• Material shown
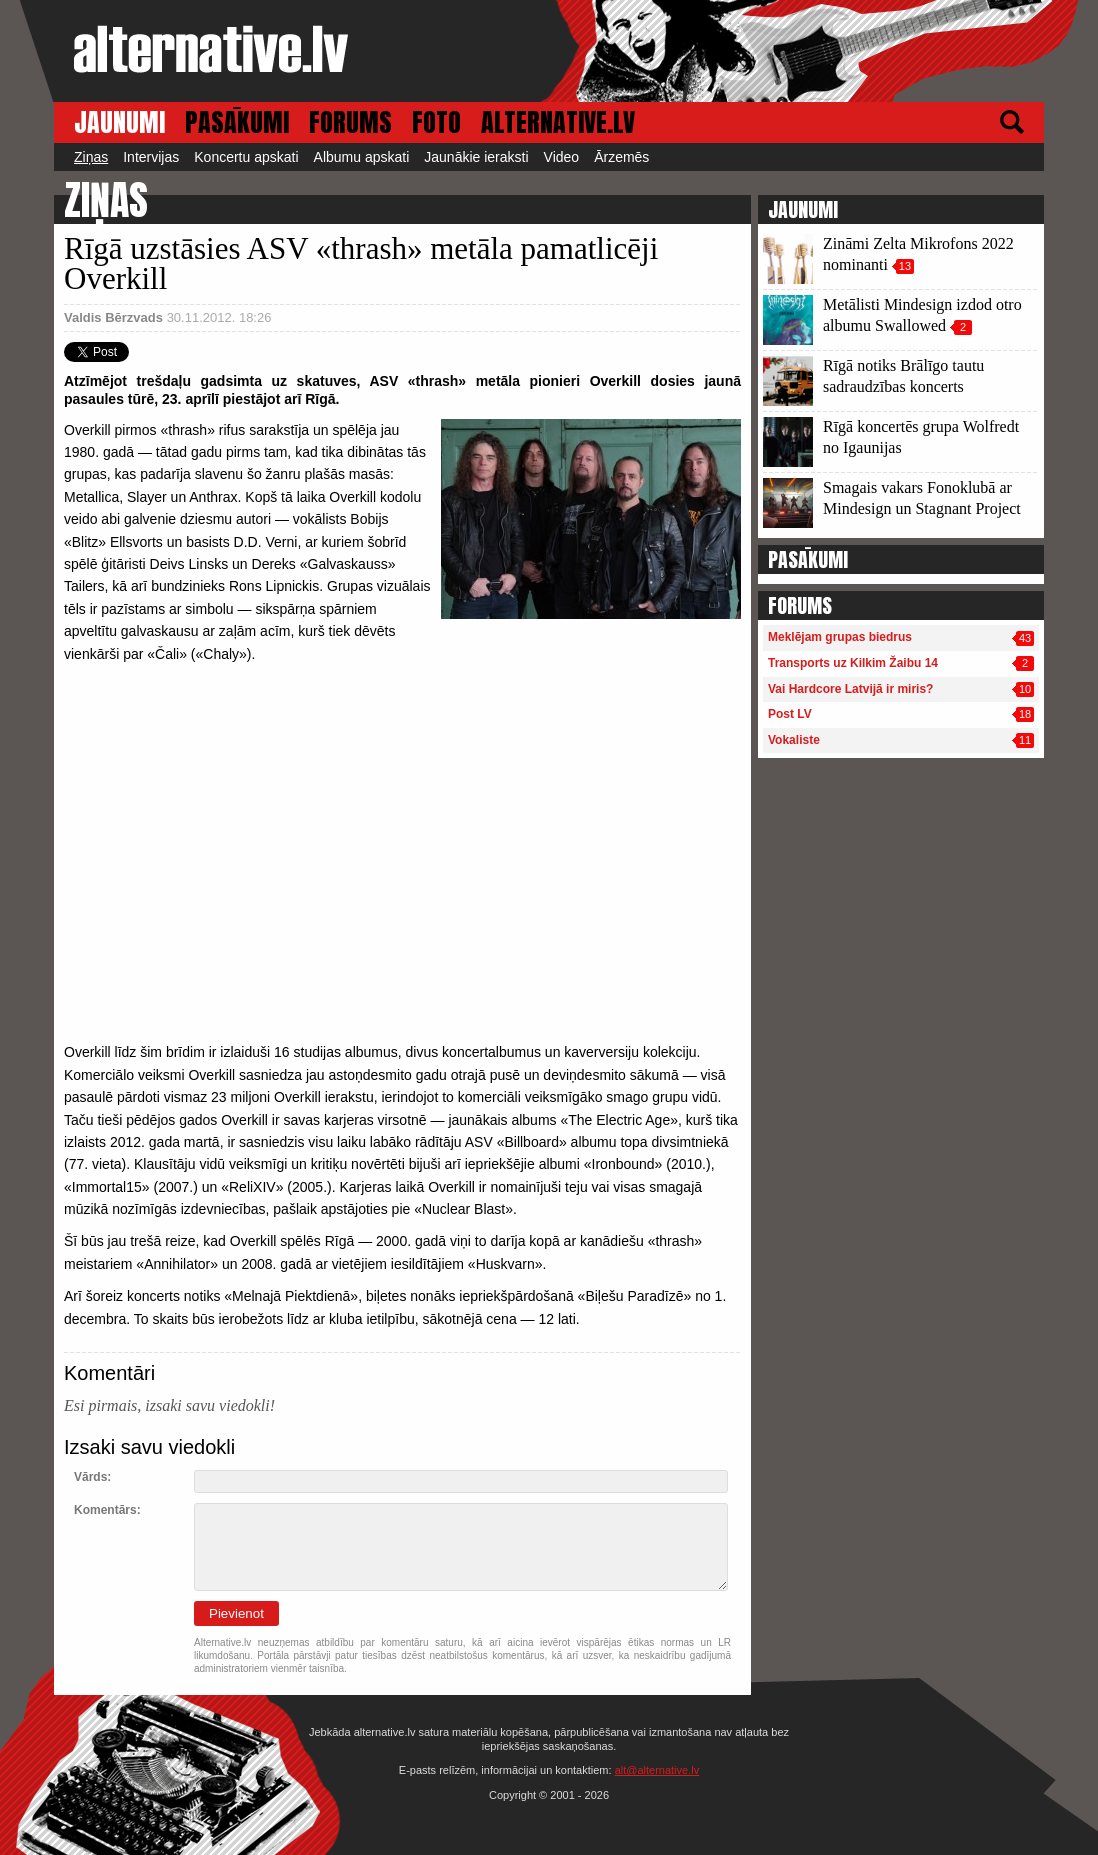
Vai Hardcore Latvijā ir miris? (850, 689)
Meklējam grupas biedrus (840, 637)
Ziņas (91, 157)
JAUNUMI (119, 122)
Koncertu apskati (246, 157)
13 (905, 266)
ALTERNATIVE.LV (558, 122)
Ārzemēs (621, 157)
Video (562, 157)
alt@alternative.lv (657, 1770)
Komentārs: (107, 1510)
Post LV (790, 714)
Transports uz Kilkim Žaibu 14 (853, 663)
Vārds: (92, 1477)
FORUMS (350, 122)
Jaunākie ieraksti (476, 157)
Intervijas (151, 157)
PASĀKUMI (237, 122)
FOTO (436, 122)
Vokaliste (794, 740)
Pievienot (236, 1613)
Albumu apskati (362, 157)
---
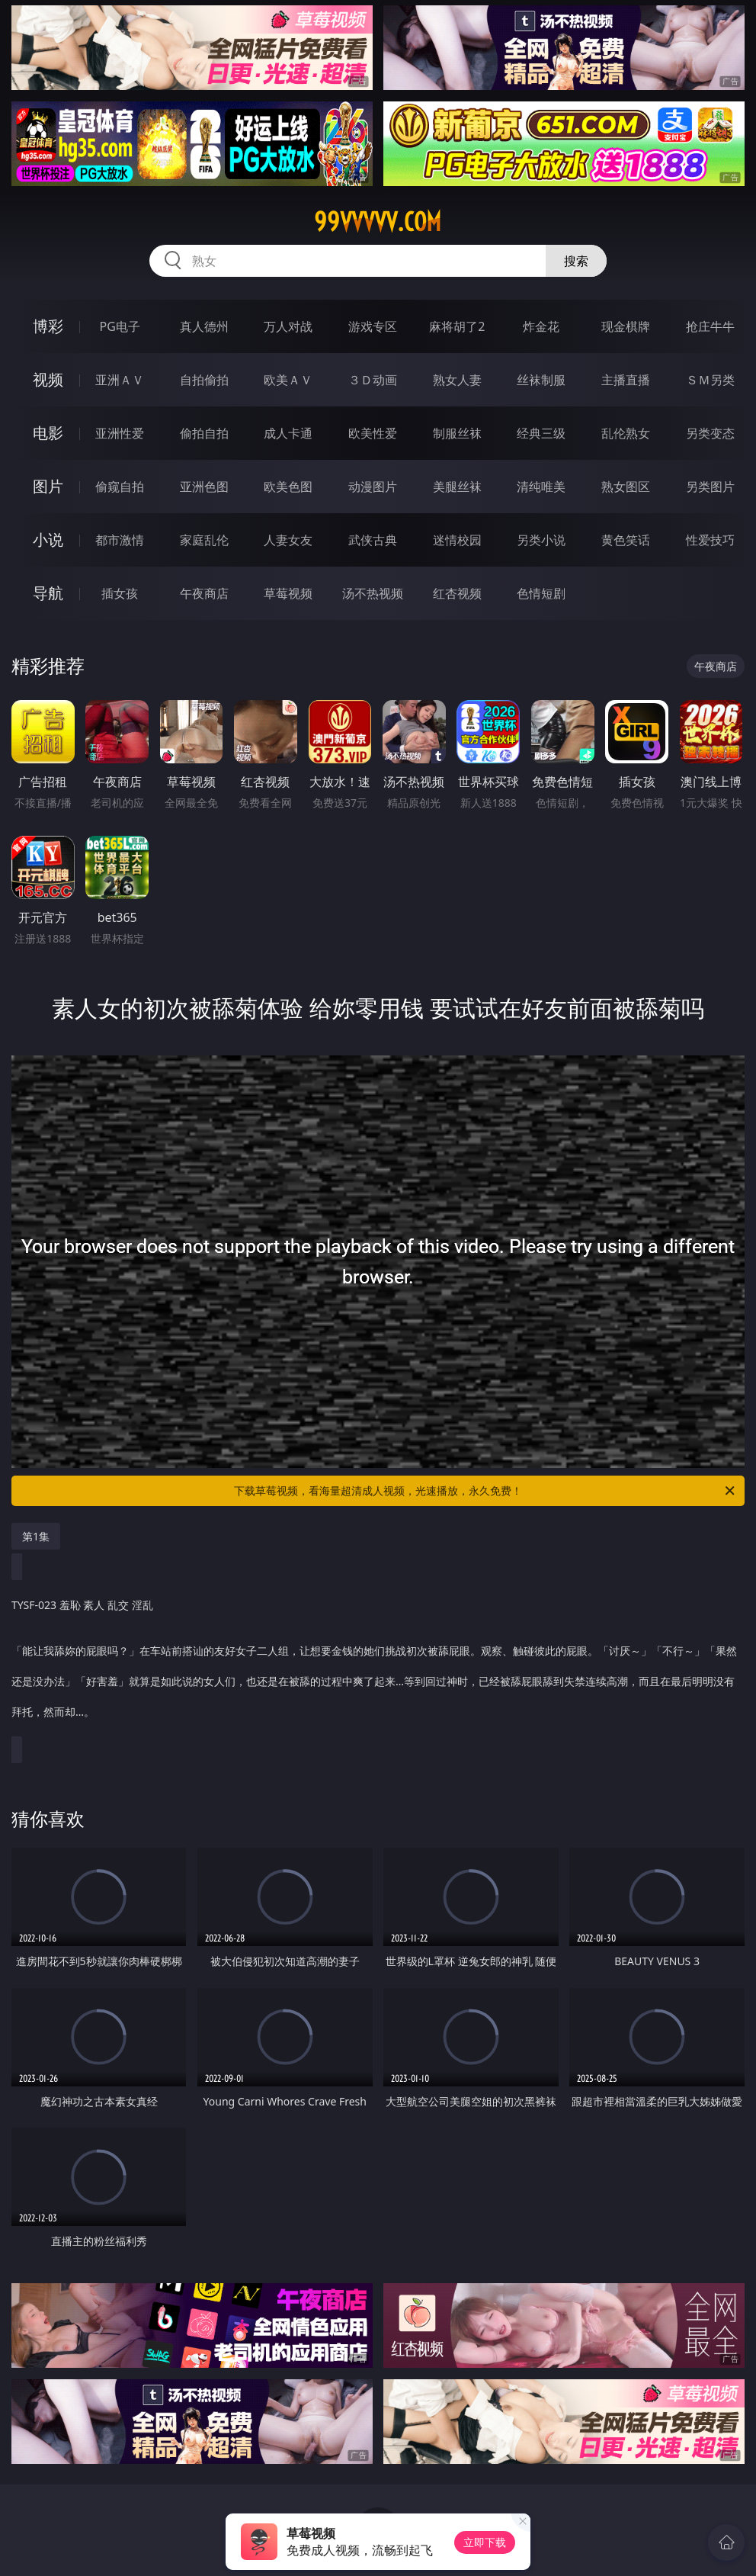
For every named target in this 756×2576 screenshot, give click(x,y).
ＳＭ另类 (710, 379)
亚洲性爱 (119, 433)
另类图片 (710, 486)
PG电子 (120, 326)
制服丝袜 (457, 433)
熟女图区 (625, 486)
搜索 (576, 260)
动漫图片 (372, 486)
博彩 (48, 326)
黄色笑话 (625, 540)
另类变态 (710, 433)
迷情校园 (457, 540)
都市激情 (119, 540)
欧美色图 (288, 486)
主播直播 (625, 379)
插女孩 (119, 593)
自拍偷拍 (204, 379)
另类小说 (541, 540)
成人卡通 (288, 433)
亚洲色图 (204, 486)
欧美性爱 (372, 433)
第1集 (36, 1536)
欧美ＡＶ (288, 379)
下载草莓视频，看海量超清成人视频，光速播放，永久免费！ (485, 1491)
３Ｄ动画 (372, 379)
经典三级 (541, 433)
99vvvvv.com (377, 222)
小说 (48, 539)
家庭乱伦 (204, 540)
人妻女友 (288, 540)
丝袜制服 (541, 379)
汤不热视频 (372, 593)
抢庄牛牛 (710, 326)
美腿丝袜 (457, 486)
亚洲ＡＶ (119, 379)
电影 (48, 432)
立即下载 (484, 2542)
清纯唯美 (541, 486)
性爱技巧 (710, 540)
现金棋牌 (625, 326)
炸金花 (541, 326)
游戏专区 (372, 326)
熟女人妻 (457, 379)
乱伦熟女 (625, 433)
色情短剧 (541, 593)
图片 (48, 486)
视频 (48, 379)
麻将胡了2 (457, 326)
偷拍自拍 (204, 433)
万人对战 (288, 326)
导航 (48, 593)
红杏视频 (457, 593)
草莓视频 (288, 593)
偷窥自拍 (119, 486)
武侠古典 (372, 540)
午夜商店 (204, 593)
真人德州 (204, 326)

• Task instructions
In the listing above, find the line containing "家庭乱伦 (204, 540)" and the line containing "真人德州 (204, 326)", then quote both, plus every line between them, exactly as written.

• Exercise solution
家庭乱伦 (204, 540)
人妻女友 (288, 540)
丝袜制服 (541, 379)
汤不热视频 (372, 593)
抢庄牛牛 (710, 326)
美腿丝袜 (457, 486)
亚洲ＡＶ (119, 379)
电影 (48, 432)
立即下载 (484, 2542)
清纯唯美 (541, 486)
性爱技巧 (710, 540)
现金棋牌 (625, 326)
炸金花 (541, 326)
游戏专区 (372, 326)
熟女人妻 (457, 379)
乱伦熟女 (625, 433)
色情短剧 (541, 593)
图片 (48, 486)
视频 (48, 379)
麻将胡了2 (457, 326)
偷拍自拍 (204, 433)
万人对战 (288, 326)
导航 (48, 593)
红杏视频 (457, 593)
草莓视频 (288, 593)
偷窥自拍 (119, 486)
武侠古典 (372, 540)
午夜商店 (204, 593)
真人德州 (204, 326)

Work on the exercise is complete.